With a few friends we read the Algorithm Design Manual from Skiena. One of his (chapter 4) exercises asks for the number of comparisons that the quicksort algorithm does (comparing an element to the pivot) in case (a) the median is used as pivot or (b) the one-third element is used as pivot.
(a) pivot on median (the best one can do)
I got this far: the number of comparisons is $T(n)=n + 2T((n-1)/2)\approx n + 2 T(n/2) = \Theta(n\log n)$.
But I think it's also possible to come up with an exact number. Does anybody know how to do that?
(b) I was not able to solve the following: $T(n)=n + T((n-1)/3) + T(2(n-1)/3)$, as I do not know how to solve this with two different T's. And, also here I would also want to compute an exact number.
I wrote a small program to count the number of comparisons. It roughly looks like pivoting on the median, one-third, or one-tenth are only a constant factor apart, and pivoting on one-third is pretty close to $n\log_2{n}$.
If I'm allowed to paste links, here's my experimental result: http://postimg.org/image/fr18zahp3/full/
Any help would be greatly appreciated ;)
For the general case (pivoting on third, tenth or other constant fraction), consider the maximum depth quicksort will need to call itself recursively until it gets to an one-element array (which is sorted by definition). In each call, the size of its argument shrinks to at most constant multiple of the original size: $\frac{1}{2}$ in case of median, $\frac{2}{3}$ for the one-thirds approach or $\frac{9}{10}$ in the one-tenth case. Thus, the depth of the recursion is not going to exceed logarithm of the number of elements; the base of this logarithm is reciprocal of the shrinking factor. Obviously, every element of the array is going to be processed at most once at each "depth", so the upper bound on number of comparisons evaluates to $n\log_a n$ (where the base of logarithm is 2, 3, 10, ...).

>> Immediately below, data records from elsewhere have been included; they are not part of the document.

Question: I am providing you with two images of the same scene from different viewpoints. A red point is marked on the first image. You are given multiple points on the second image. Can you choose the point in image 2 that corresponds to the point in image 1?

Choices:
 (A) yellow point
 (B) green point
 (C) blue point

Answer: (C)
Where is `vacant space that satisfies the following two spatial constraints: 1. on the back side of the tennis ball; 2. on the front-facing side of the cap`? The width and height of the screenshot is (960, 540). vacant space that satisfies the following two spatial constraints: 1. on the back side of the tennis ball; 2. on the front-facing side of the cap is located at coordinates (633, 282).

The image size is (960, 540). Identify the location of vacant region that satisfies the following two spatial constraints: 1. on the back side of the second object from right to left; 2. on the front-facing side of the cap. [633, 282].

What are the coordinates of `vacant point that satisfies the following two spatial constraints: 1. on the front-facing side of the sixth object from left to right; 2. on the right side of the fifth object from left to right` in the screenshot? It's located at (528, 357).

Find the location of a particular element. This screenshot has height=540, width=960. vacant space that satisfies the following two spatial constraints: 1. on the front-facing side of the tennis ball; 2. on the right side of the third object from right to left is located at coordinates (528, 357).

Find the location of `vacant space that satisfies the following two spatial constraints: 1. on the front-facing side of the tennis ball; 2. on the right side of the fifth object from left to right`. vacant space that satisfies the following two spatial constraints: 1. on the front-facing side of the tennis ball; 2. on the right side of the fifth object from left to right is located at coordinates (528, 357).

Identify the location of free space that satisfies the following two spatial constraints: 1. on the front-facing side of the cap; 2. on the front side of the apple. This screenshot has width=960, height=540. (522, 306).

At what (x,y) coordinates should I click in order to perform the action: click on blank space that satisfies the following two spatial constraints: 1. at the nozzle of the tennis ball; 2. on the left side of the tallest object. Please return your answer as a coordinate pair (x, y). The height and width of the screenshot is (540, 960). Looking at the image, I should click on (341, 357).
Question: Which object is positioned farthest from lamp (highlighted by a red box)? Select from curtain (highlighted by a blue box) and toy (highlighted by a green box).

Thanks to the nice property of logarithms, $\log_a n=(\log_a b)(\log_b n)$, all of these pivoting approaches are going to be within multiplicative factor of each other, belonging to $\Theta(n\log n)$. If you want to find the exact number of comparisons, you'll have to be very careful with your recurrence: expressions like $T(\frac{n-1}{2})$ don't make sense for even values of $n$.
I'll assume you want to solve the following recurrence in the "median" case: $$T(n)=n+T(\lfloor\frac{n-1}{2}\rfloor)+T(\lceil\frac{n-1}{2}\rceil)$$with initial condition $T(0)=0$. If that is the case, you can get further by considering how deep within the QuickSort recursion will each element be chosen as pivot and thus eliminated (it'll be compared with then-current pivots in all depths up to this one). Clearly, there is one pivot chosen in depth 1, two of them in depth 2, four in depth 4 and so on, all the way until all the sorted array is exhausted. The sum of their depths is then equal to the total number of comparisons. Unless I made a mistake, this results in $T(n)=nL-2^L+L+1$ when $2^{L-1}\leq n<2^L$ (Edit: The $+L$ term was missing originally).
Something similar can be done in the non-balanced cases too, although the calculation will most likely be even messier.